Serious forest fires have occurred near Fontainebleau, France. Among those who have suffered loss of property has been Harold Bauer, the eminent pianist. His home was burnt down and his wife’s jewels lost. He is to tour the United States during the coming season.
Madame Schumann-Heink has been so successful at the Bayreuth Festival this year that she has been reëngaged to sing there in two years’ time. She was equally well received at the Munich Festival and has entered into a new contract to sing there again.
It is stated that Hans Richter, whose life has so long been identified with English musical affairs, and who enjoyed the intimacy of Richard Wagner in Bayreuth days, has definitely decided to open a school in Bayreuth for opera students.
Another long-distance pianist has appeared on the horizon. The Paris newspapers have recorded the fact that a Bohemian named Thorpe played the piano for thirty hours and fifteen minutes without stopping. Piano joyriding is all very well, but there is no sense in “hogging” it.
Strauss came next to Richard Wagner in Vienna as the favorite operatic composer for the season, but it was Johann Strauss, not Richard! The Viennese think so much of the works of the waltz king that they mount his light works with all the care of grand opera.
Richard Strauss has signed the contracts to tour South America, conducting a series of orchestral concerts. He will visit Brazil, Peru, Argentina, and Chile. It is said there is little chance of his visiting the United States for some time to come, as he is sore over the failure of Salome in this country.
An amusing letter of Mozart’s was sold in London the other day for $310. It is to Mme. de Waldstetten and was written at a time when Constance Weber, Mozart’s future wife, was her guest. Mozart informs her that Constance’s mother threatens to send the police if her daughter does not return home at once.
A monument to the memory of the Norwegian composer, Richard Nordraak, has been erected in Christiania. It will be remembered that Nordraak was the composer of the Norwegian national hymn, and his patriotic spirit greatly influenced Grieg into producing music so rich with the flavor of the Northland.

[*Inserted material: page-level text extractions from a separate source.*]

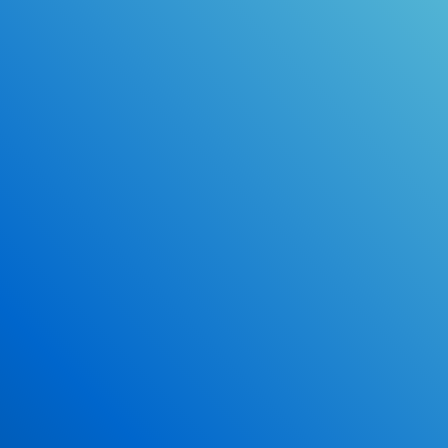
Online Drivers Education Course
Use our PrepWizard to help you
ace the DMV exam.
Earn 2.5 Points of High School Credit
Inexpensive, easy and fun!
Enroll Now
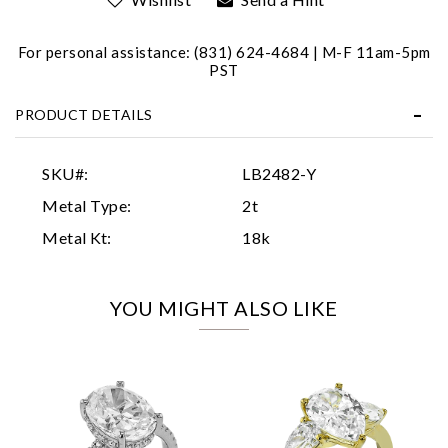
For personal assistance: (831) 624-4684 | M-F 11am-5pm
PST
PRODUCT DETAILS
Essential
SKU#:
LB2482-Y
Personalization
Metal Type:
2t
Analytics and statistics
Metal Kt:
18k
Marketing
YOU MIGHT ALSO LIKE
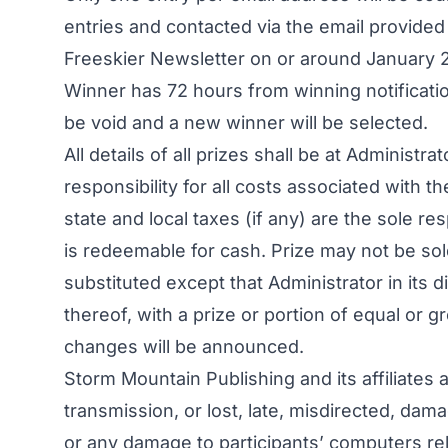
entries and contacted via the email provided 
Freeskier Newsletter on or around January 2
Winner has 72 hours from winning notification
be void and a new winner will be selected.
All details of all prizes shall be at Administ
responsibility for all costs associated with the
state and local taxes (if any) are the sole re
is redeemable for cash. Prize may not be sol
substituted except that Administrator in its d
thereof, with a prize or portion of equal or 
changes will be announced.
Storm Mountain Publishing and its affiliates a
transmission, or lost, late, misdirected, dama
or any damage to participants’ computers rela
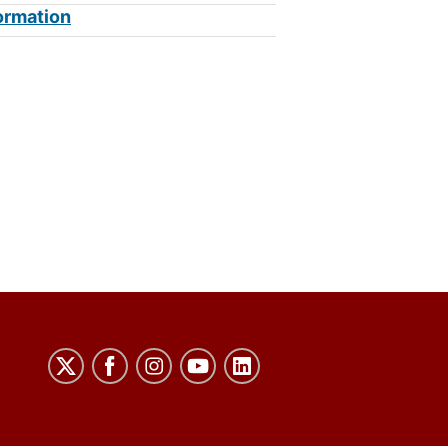
ormation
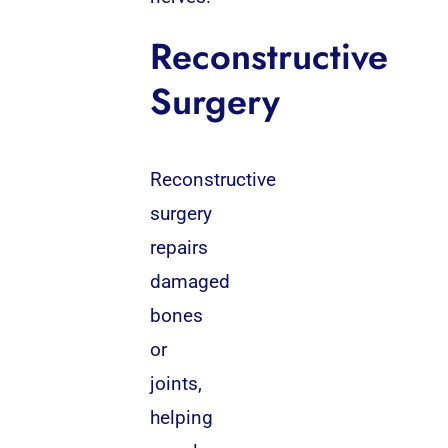
Reconstructive
Surgery
Reconstructive
surgery
repairs
damaged
bones
or
joints,
helping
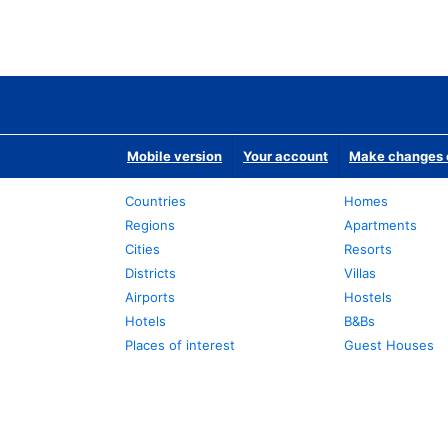
Mobile version
Your account
Make changes o
Countries
Homes
Regions
Apartments
Cities
Resorts
Districts
Villas
Airports
Hostels
Hotels
B&Bs
Places of interest
Guest Houses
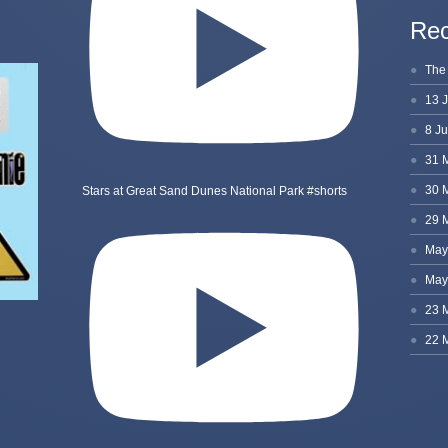
Rec
Stars at Great Sand Dunes National Park #shorts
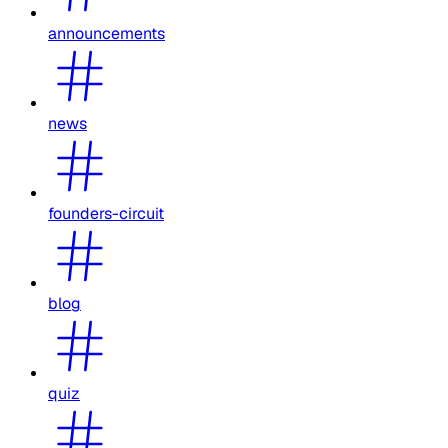
announcements
news
founders-circuit
blog
quiz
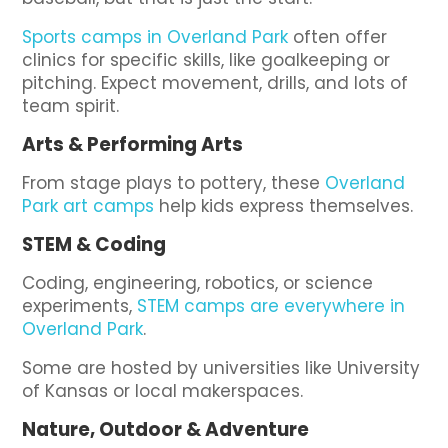
Sports camps in Overland Park
often offer
clinics for specific skills, like goalkeeping or
pitching. Expect movement, drills, and lots of
team spirit.
Arts & Performing Arts
From stage plays to pottery, these
Overland
Park art camps
help kids express themselves.
STEM & Coding
Coding, engineering, robotics, or science
experiments,
STEM camps are everywhere in
Overland Park
.
Some are hosted by universities like University
of Kansas or local makerspaces.
Nature, Outdoor & Adventure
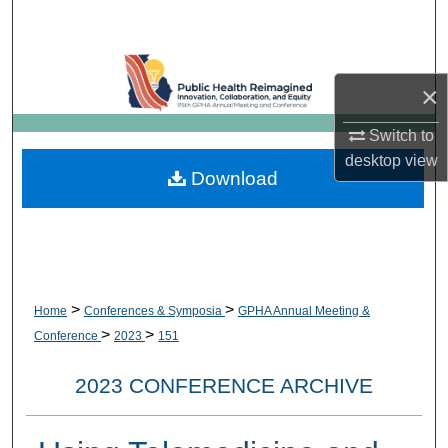
Search
Browse Collections
×
My Account
Switch to
desktop
view
About
Download
Digital Commons Network™
>
>
Home
Conferences & Symposia
GPHA Annual Meeting &
>
>
Conference
2023
151
2023 CONFERENCE ARCHIVE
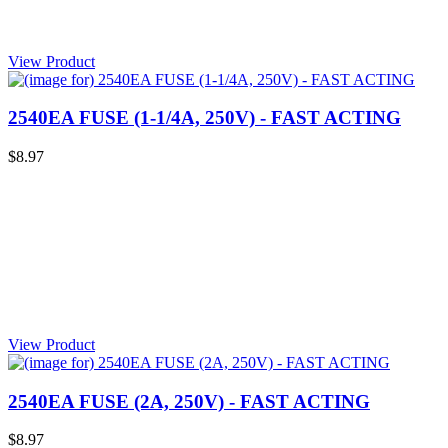
View Product
2540EA FUSE (1-1/4A, 250V) - FAST ACTING
$8.97
View Product
2540EA FUSE (2A, 250V) - FAST ACTING
$8.97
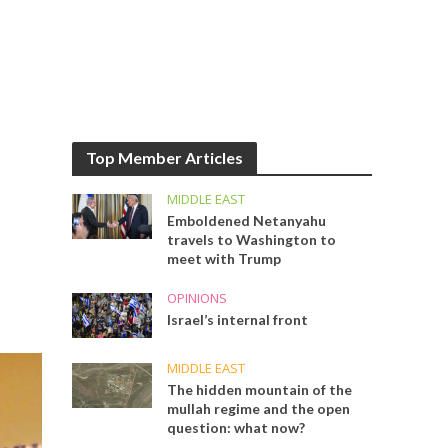
Top Member Articles
MIDDLE EAST
Emboldened Netanyahu
travels to Washington to
meet with Trump
OPINIONS
Israel’s internal front
MIDDLE EAST
The hidden mountain of the
mullah regime and the open
question: what now?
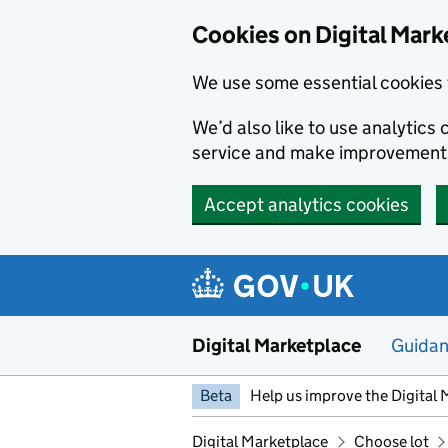
Skip to main content
Cookies on Digital Mark
We use some essential cookies 
We’d also like to use analytic
service and make improvement
Accept analytics cookies
Digital Marketplace
Guida
Beta
Help us improve the Digital 
Digital Marketplace
Choose lot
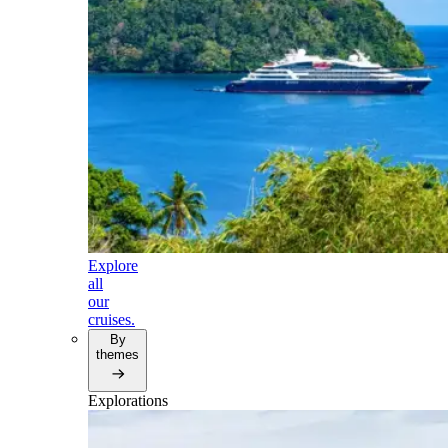
Explore
all
our
cruises.
By
themes
Explorations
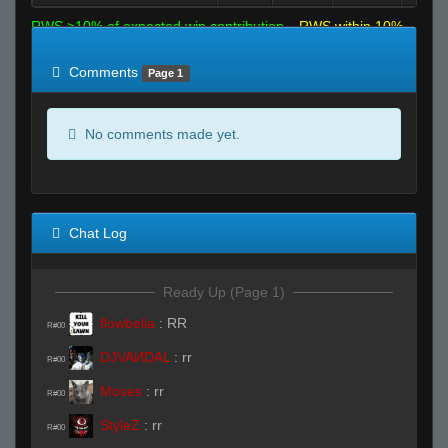
RWS >10% of expected win contribution
RWS within 10%
of expected
RWS <10% of expected
Comments
Page 1
No comments made yet.
Chat Log
Ready Up (Page 1)
flowbelia
:
RR
R#00
DJVAИDAL
:
rr
R#00
Moses
:
rr
R#00
StyleZ
:
rr
R#00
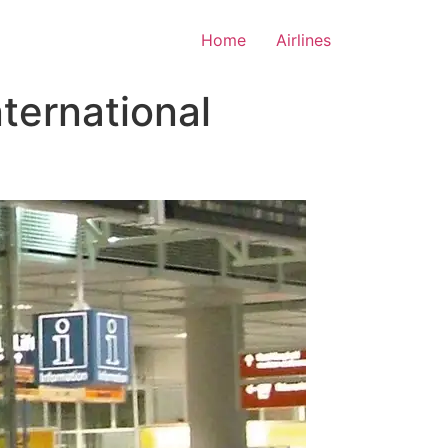
Home
Airlines
ternational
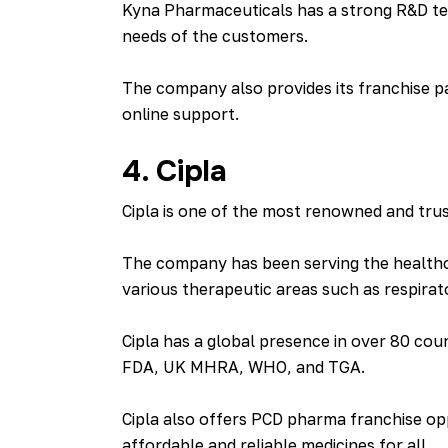
Kyna Pharmaceuticals has a strong R&D te
needs of the customers.
The company also provides its franchise pa
online support.
4. Cipla
Cipla is one of the most renowned and trus
The company has been serving the healthcar
various therapeutic areas such as respirat
Cipla has a global presence in over 80 cou
FDA, UK MHRA, WHO, and TGA.
Cipla also offers PCD pharma franchise opp
affordable and reliable medicines for all .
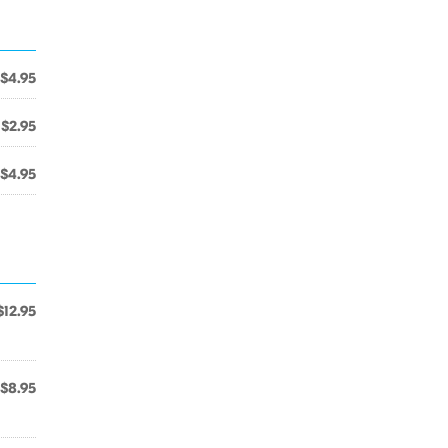
$4.95
$2.95
$4.95
$12.95
$8.95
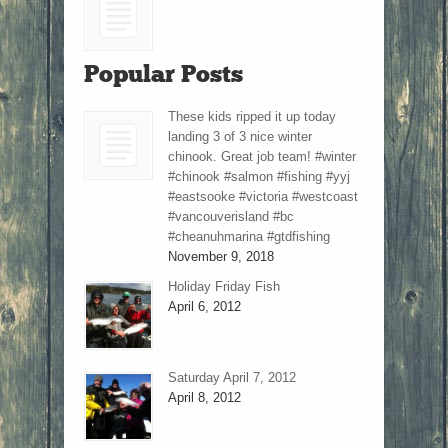
Popular Posts
These kids ripped it up today
landing 3 of 3 nice winter
chinook. Great job team! #winter
#chinook #salmon #fishing #yyj
#eastsooke #victoria #westcoast
#vancouverisland #bc
#cheanuhmarina #gtdfishing
November 9, 2018
Holiday Friday Fish
April 6, 2012
Saturday April 7, 2012
April 8, 2012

Somebody in Manchester, England, has invented a means of making a musical instrument from discarded meat tins. On the bottoms of the tins are indents or raised “pimples,” or both, according to the note required, and the tins are then hung up and struck with a stick. The problem of “what to do with our meat cans” has long been puzzling the industrious and economical housewife. She will now be able to turn them into musical instruments of surpassing sweetness, and console herself with the tinkling tintinnabulation of the tins.
The Hungarian Government has given its patronage to the festival at Buda-Pesth in commemoration of the hundredth anniversary of Liszt’s birth which is to take place in October. The program has been definitely settled to be as folows (sic): On October 21, after an opening speech from Count Apponyi. the Coronation Mass will be given in the cathedral, and in the evening there will be a performance of The Legend of Saint Elizabeth. The two following days the principal piano works of Liszt will be given in a series of concerts by Eugen d’Albert, Frederic Lamond, Emil Sauer, Moriz Rosenthal and other well-known virtuosi. The symphonic, works will be conducted by Felix Weingartner, Siegfried Wagner and Stepan Kernes at a grand concert on October 24, while on the next day there will be a performance of Christus at the opera.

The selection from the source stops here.